Center Identification Number: 576-09
Project Title: Special Event Transportation Service Planning & Operations Strategies for Transit
Wambalaba, Senior Research Associate
Hagelin, Research Associate
Catala, Research Associate (GIS Applications)
Graduate Student Assistant:
Valk, Transportation Management Services
for Urban Transportation Research (CUTR)
External Project Contact:
Amy W. Datz
Public Transportation Office / Transit Planning
(850) 414 - 4239, (SC) 994-4239
I. Project Objective
The goal of this project is to meet expressed needs from transit agencies (such as Hillsborough Area Regional Transit (HARTline) and Pinellas Suncoast Transit Authority (PSTA) which have previously expressed interest) for developing a transportation service guide for special events that could benefit Florida transit agencies and also be generalized for any other transportation organization around the country and elsewhere. Developing a Special Events Transportation Service (SETS) guide is important for: 1) providing the use of alternative travel arrangements ranging from occasional events that draw large crowds, such as festivals, games and fairs, to temporal incidents such as responses to construction projects, routing for emergency disasters, responses to major traffic accidents and other related incidents that create temporary traffic problems and, 2) reducing traffic and parking problems, improve safety and security, reduce stress, or simply provide transportation options.

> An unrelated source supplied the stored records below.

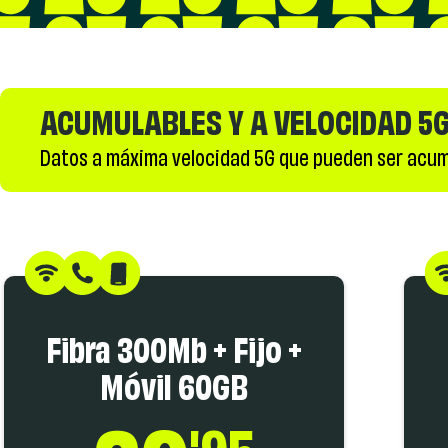
ACUMULABLES Y A VELOCIDAD 5
Datos a máxima velocidad 5G que pueden ser acum
Fibra 300Mb + Fijo +
Móvil 60GB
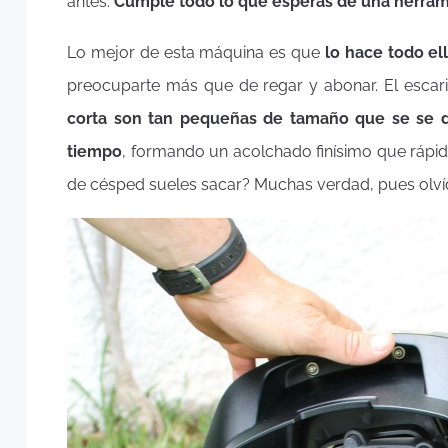
antes.
Cumple todo lo que esperas de una herramie
Lo mejor de esta máquina es que
lo hace todo el
preocuparte más que de regar y abonar. El esca
corta son tan pequeñas de tamaño que se se 
tiempo
, formando un acolchado finísimo que rápid
de césped sueles sacar? Muchas verdad, pues olví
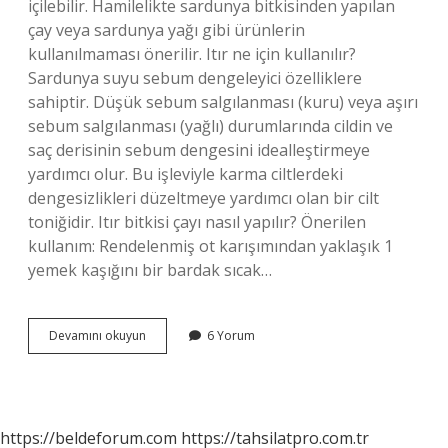
içilebilir. Hamilelikte sardunya bitkisinden yapılan
çay veya sardunya yağı gibi ürünlerin
kullanılmaması önerilir. Itır ne için kullanılır?
Sardunya suyu sebum dengeleyici özelliklere
sahiptir. Düşük sebum salgılanması (kuru) veya aşırı
sebum salgılanması (yağlı) durumlarında cildin ve
saç derisinin sebum dengesini idealleştirmeye
yardımcı olur. Bu işleviyle karma ciltlerdeki
dengesizlikleri düzeltmeye yardımcı olan bir cilt
toniğidir. Itır bitkisi çayı nasıl yapılır? Önerilen
kullanım: Rendelenmiş ot karışımından yaklaşık 1
yemek kaşığını bir bardak sıcak…
Itır
Devamını okuyun
6 Yorum
Ile
Ne
Yapılır
https://beldeforum.com
https://tahsilatpro.com.tr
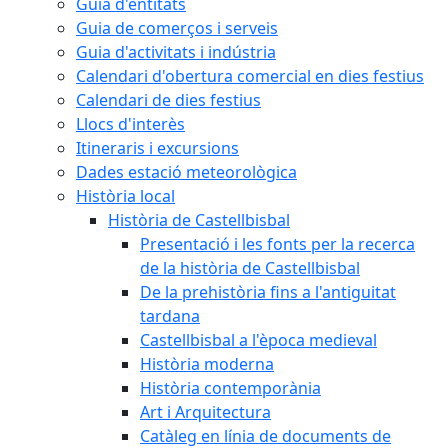
Guia d'entitats
Guia de comerços i serveis
Guia d'activitats i indústria
Calendari d'obertura comercial en dies festius
Calendari de dies festius
Llocs d'interès
Itineraris i excursions
Dades estació meteorològica
Història local
Història de Castellbisbal
Presentació i les fonts per la recerca
de la història de Castellbisbal
De la prehistòria fins a l'antiguitat
tardana
Castellbisbal a l'època medieval
Història moderna
Història contemporània
Art i Arquitectura
Catàleg en línia de documents de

Unlike regular service planning, service for special events offers one of the greatest planning challenges for transit service providers and is the biggest attractor of non-regular riders. Unfortunately, service for special events is the one service that is most often left to ad hoc planning for most transit service providers and where applicable, the one whose design is usually based on tradition rather than any systematic objective goals. Consequently, inherent benefits of special events service are potentially never maximized nor costs minimized.

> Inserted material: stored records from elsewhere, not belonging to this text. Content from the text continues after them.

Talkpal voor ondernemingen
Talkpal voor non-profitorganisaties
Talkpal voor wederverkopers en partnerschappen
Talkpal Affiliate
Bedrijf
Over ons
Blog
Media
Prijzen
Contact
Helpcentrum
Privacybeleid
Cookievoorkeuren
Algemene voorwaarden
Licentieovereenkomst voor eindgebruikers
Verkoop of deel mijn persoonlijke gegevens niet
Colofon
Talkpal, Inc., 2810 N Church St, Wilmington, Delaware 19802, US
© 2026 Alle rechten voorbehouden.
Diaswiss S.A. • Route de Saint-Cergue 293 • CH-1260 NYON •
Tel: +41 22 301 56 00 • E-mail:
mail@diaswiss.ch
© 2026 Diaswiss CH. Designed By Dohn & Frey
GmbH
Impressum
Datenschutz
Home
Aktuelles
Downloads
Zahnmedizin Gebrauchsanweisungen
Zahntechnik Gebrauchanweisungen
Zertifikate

This research study will develop a planning resource guide for special events service planning and operations for Florida transit agencies and organizations that need to coordinate with those transit agencies. While special events range from very large events such as the Olympics to very the small events such as a local community parade or from a casual choice to ride special service such as to ball game to a mandatory requirement to ride such as commuting into New York in the weeks following 9/11, this study will focus on average special events.
Given ample coverage of the very large events in literature, this study will strive for filling the gap by focusing on typical events that tend to be taken for granted and planned on an ad-hoc basis. The study will develop a transportation service guide for typical special events that could benefit Florida transit agencies and also be generalized for any other transportation organization. It will include strategies for coordination within and among relevant agencies. It is also anticipated that developing such a planning framework will enable service providers to proactively plan a head and thereby maximizing benefits and minimizing costs.
II. Project Abstract
According to the Federal Highway Administration’s study project, special events are an important part of the operating environment of the surface transportation system. These events have the potential to affect a number of modes and components of the transportation system (including highway, transit, rail and air). Special events include sporting events, parades, national conventions, international summits, music festivals, fairs and other events of regional and local interest including responses to catastrophic incidents such as terrorism, earthquakes, hurricanes etc. The National Highway Institute has defined them as an occurrence that “abnormally increases traffic demand”. Typical services may include Park and Ride (P&R) arrangements or use of conveniently located public P&R facilities and providing shuttle services.
The delivery of transportation services during special events often requires the cooperation of agencies that don’t usually work together. Such coordination and planning provides an opportunity to pursue innovative operational practices and to apply technologies to improve the performance of the transportation system and other transportation services. Managing the increased travel demand that occurs during special events, while effectively utilizing the available roadway and service capacity during these events, can be oriented to optimize the performance of the surface transportation system. To do this, multiple agencies need to engage in advance to plan and coordinate the delivery of transportation services and operation of components of the system.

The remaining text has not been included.